Ich kann seine Beweggründe nachvollziehen. Auch ich kenne den Wunsch nach Selbständigkeit. Der Wunsch, in den eigenen vier Wänden zu wohnen, auch wenn sie nur gemietet sind.
Er erzählt mir von seinen ersten Erfahrungen auf dem Wohnungsmarkt. Er startete seine Wohnungssuche auf diverse Internetseiten. Im Landkreis Neu-Ulm, stehen ihm 42 Treffer zur Verfügung, in der Stadt Neu-Ulm nur noch 23 Treffer. Die Suche nach Wohnungen in Neu-Ulm mit einem Radius von 5 km, welche dann die Stadt Ulm mit einbezieht, ergab 67 Treffer. Sehr Optimistisch stürzte er sich in die Detailreichen Angebote. Sehr schnelle stellte er fest, dass es zwar einige Angebote gab, die meisten davon allerdings ausschieden. Entweder waren die Wohnungsangebote viel zu teuer, oder gleich so unattraktiv, dass er dort nicht mal nur übergangsweise wohnen möchte. Er ließ sich nicht entmutigen und fand nach langer Suche drei geeignete Wohnungen. Er schrieb die Makler an und vereinbarte Termine.

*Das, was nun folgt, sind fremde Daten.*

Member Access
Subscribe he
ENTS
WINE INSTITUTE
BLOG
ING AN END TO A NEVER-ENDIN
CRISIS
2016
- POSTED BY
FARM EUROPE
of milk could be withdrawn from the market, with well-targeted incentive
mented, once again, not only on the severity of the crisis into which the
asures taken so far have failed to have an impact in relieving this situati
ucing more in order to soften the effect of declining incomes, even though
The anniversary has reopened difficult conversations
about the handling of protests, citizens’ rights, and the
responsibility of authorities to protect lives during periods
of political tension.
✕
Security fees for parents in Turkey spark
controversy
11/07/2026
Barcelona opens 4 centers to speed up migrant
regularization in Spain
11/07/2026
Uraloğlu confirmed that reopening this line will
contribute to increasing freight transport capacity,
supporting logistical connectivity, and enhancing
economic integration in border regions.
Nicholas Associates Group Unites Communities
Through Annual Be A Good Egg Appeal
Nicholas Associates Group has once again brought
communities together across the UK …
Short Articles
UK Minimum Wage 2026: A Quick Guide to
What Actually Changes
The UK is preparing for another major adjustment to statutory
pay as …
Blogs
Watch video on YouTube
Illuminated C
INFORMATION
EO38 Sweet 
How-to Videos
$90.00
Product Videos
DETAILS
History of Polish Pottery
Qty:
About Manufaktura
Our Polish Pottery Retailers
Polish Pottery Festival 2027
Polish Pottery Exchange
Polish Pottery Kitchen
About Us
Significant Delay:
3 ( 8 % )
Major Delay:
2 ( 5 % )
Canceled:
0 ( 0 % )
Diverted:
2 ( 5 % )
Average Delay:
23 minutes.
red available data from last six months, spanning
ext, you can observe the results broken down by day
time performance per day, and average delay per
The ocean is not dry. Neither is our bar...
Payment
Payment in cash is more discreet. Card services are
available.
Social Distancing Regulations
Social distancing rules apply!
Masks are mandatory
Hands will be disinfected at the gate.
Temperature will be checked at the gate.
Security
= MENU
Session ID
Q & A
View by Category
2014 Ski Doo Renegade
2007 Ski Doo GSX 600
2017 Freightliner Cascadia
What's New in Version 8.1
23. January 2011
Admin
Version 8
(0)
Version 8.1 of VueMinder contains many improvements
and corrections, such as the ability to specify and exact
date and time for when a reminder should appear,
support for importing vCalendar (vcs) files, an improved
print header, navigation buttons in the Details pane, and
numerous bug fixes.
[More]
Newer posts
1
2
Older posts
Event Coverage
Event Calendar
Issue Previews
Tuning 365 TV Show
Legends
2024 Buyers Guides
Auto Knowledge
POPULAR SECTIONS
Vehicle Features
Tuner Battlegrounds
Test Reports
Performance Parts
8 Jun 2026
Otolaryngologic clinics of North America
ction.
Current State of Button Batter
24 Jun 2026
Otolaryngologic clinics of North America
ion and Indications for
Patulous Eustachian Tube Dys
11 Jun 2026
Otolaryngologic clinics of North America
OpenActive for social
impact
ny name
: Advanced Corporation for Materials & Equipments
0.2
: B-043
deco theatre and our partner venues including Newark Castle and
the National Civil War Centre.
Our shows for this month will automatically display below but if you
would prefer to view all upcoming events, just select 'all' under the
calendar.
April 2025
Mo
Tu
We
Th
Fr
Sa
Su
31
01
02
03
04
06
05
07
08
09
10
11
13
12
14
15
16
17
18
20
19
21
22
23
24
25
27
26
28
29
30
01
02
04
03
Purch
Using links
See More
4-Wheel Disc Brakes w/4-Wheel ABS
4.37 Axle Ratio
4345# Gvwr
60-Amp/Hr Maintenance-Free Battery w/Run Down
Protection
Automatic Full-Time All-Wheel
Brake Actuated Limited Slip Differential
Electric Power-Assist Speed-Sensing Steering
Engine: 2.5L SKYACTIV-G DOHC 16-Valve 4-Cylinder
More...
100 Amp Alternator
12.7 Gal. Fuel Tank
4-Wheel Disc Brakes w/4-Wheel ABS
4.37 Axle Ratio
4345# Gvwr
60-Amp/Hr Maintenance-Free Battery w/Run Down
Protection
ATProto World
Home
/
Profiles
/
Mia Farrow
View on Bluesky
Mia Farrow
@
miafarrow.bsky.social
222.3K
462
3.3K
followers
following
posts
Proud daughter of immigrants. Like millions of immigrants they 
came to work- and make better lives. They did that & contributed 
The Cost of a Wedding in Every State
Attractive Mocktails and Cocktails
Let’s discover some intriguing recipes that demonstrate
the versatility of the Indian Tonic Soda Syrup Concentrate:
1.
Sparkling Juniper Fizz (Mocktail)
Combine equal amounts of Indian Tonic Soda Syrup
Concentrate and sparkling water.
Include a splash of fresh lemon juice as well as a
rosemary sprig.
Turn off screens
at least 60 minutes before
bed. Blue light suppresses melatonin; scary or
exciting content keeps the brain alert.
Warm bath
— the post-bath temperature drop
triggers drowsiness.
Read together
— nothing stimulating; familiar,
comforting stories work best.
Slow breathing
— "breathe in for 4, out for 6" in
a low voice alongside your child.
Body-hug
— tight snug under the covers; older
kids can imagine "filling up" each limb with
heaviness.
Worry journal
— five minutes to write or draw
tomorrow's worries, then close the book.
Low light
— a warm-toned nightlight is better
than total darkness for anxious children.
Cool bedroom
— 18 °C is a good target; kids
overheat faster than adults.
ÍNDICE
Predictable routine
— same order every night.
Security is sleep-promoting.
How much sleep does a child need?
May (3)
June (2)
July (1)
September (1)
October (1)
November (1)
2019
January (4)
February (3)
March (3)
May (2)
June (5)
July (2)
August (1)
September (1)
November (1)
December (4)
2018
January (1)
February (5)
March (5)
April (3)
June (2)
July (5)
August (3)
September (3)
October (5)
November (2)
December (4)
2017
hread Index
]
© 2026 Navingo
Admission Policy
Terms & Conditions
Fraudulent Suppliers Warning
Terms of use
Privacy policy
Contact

„Stink sauer bin ich“, erzählte er mir bei unserem Gespräch, direkt nach den Besichtigungsterminen. „Ich bin so sauer! Nicht auf die Makler, die haben einen guten Job gemacht. Sondern auf mich!“ sagte er. Ich fragte ihn weshalb er auf sich sauer sei. Er glaubte, die Wohnungssuche würde erfolgreicher für ihn verlaufen. Aber genau das umgekehrte passierte. Er war frustriert und ihm wurde gleich zu Beginn seines neuen Lebensprojektes eines bewusst, erzählte er mir. „Ich habe das erste Mal in meinem Leben gespürt, dass ich zur unteren Hälfte der Gesellschaft gehöre. Ich dachte immer, dass ich normal aufgewachsen bin, in einer mittelständischen Familie. Ich habe einen normalen Schulweg bestritten. Klar, ich war nie ein Musterschüler, wer ist das schon. Aber ich war auch nicht der Dümmste. Ich habe einen rechtschaffenen Beruf gelernt und gehe jede Woche 40 Stunden arbeiten. Überstunden kommen auch ab und an mit dazu. Ich habe mich nie vor Arbeit gescheut. Jetzt bin ich an einem Punkt angekommen, an dem ich merke, dass meine Bemühungen, im Leben klar zu kommen, nichts wert sind.“
Was soll man dazu sagen. Mit einem Einkommen von rund 1.600€ netto konnte er seinen Lebensunterhalt locker bestreiten. Er musste bisher auch keine Miete bezahlen. Doch das Leben in den eigenen vier Wänden wird um ein Vielfaches teurer, wenn die monatliche Miete zu zahlen ist. Als Single ist diese Hürde kaum zu bewältigen. Fast 1000€ pro Monat sind derzeit fällig, wenn sich jemand eine hübsche Singlewohnung in Ulm oder Neu-Ulm leisten möchte. Hinzu kommen Ausgaben für Versicherungen, wie die private Altersvorsorge laufende Kosten für einen Handyvertrag, den ohne Mobiltelefon ist man heutzutage ohnehin aufgeschmissen. Kosten für ein Fitnessstudio und vieles Mehr. Essen, Trinken und ab und an sich mit Freunden treffen gehört ebenso zum Leben mit dazu. Doch mit den verbleibenden 600 € pro Monat, da kommt man nicht weit.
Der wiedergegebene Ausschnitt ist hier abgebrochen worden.